Exercise: Return exactly these lines and no others: the one containing "Investment Management" and all that follow it to the end of the listing below.

Input data:

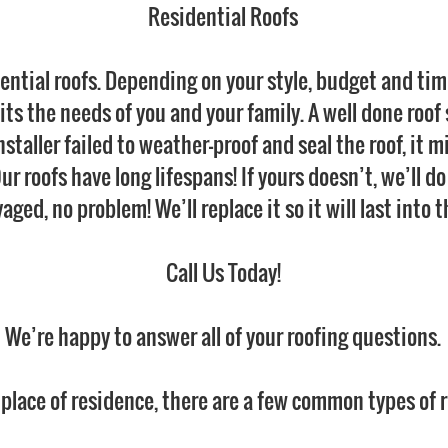
Residential Roofs
ential roofs. Depending on your style, budget and ti
ts the needs of you and your family. A well done roof sh
 installer failed to weather-proof and seal the roof, it 
 Our roofs have long lifespans! If yours doesn’t, we’ll 
alvaged, no problem! We’ll replace it so it will last into
Call Us Today!
We’re happy to answer all of your roofing questions.
 place of residence, there are a few common types of r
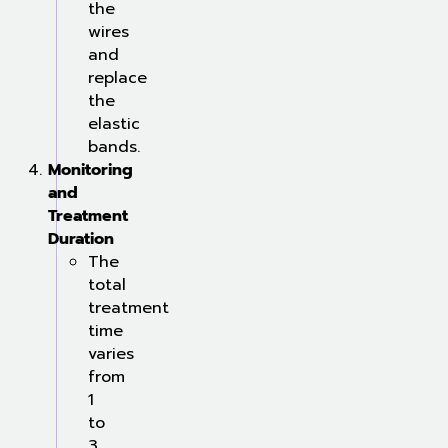
the
wires
and
replace
the
elastic
bands.
Monitoring
and
Treatment
Duration
The
total
treatment
time
varies
from
1
to
3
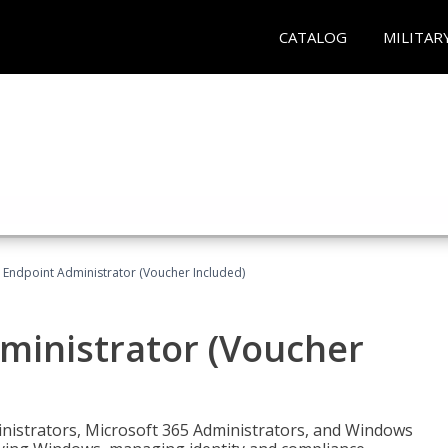
CATALOG
MILITAR
 Endpoint Administrator (Voucher Included)
ministrator (Voucher
ministrators, Microsoft 365 Administrators, and Windows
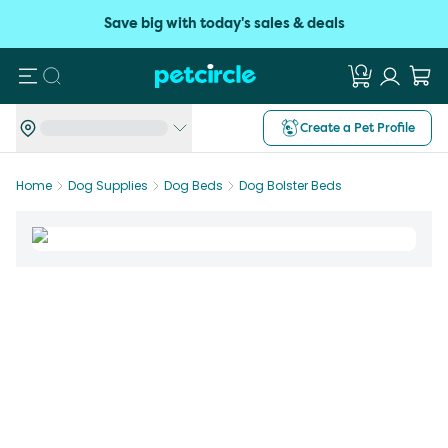
Save big with today's sales & deals
Search
Create a Pet Profile
Home
Dog Supplies
Dog Beds
Dog Bolster Beds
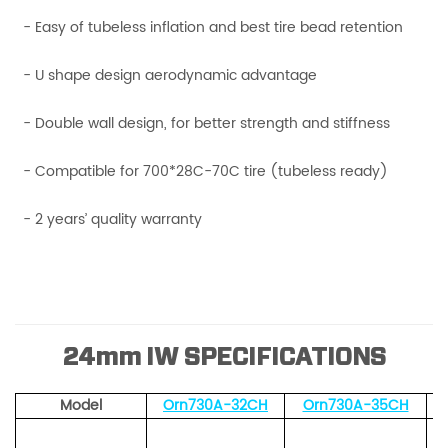
- Easy of tubeless inflation and best tire bead retention
- U shape design aerodynamic advantage
- Double wall design, for better strength and stiffness
- Compatible for 700*28C-70C tire (tubeless ready)
- 2 years’ quality warranty
24mm IW SPECIFICATIONS
Model
Orn730A-32CH
Orn730A-35CH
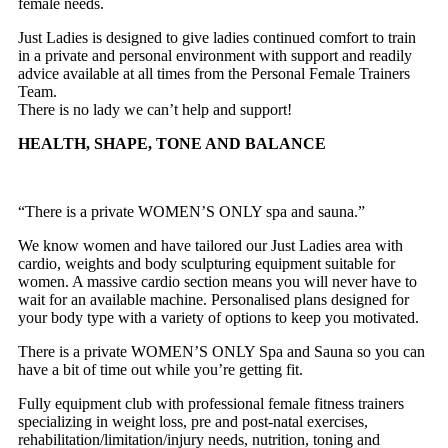
female needs.
Just Ladies is designed to give ladies continued comfort to train
in a private and personal environment with support and readily
advice available at all times from the Personal Female Trainers
Team.
There is no lady we can’t help and support!
HEALTH, SHAPE, TONE AND BALANCE
“There is a private WOMEN’S ONLY spa and sauna.”
We know women and have tailored our Just Ladies area with
cardio, weights and body sculpturing equipment suitable for
women. A massive cardio section means you will never have to
wait for an available machine. Personalised plans designed for
your body type with a variety of options to keep you motivated.
There is a private WOMEN’S ONLY Spa and Sauna so you can
have a bit of time out while you’re getting fit.
Fully equipment club with professional female fitness trainers
specializing in weight loss, pre and post-natal exercises,
rehabilitation/limitation/injury needs, nutrition, toning and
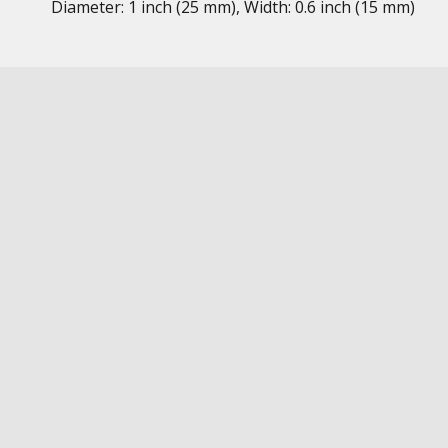
Diameter: 1 inch (25 mm), Width: 0.6 inch (15 mm)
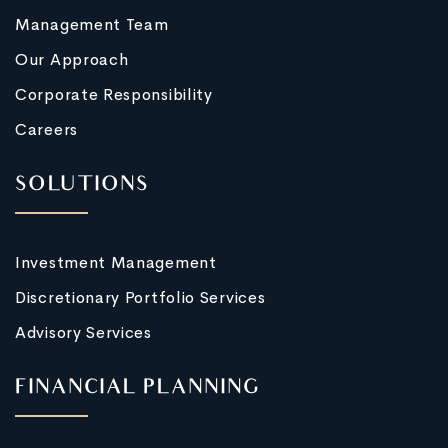
Management Team
Our Approach
Corporate Responsibility
Careers
SOLUTIONS
Investment Management
Discretionary Portfolio Services
Advisory Services
FINANCIAL PLANNING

Response to the task:
Investment Management
Discretionary Portfolio Services
Advisory Services
FINANCIAL PLANNING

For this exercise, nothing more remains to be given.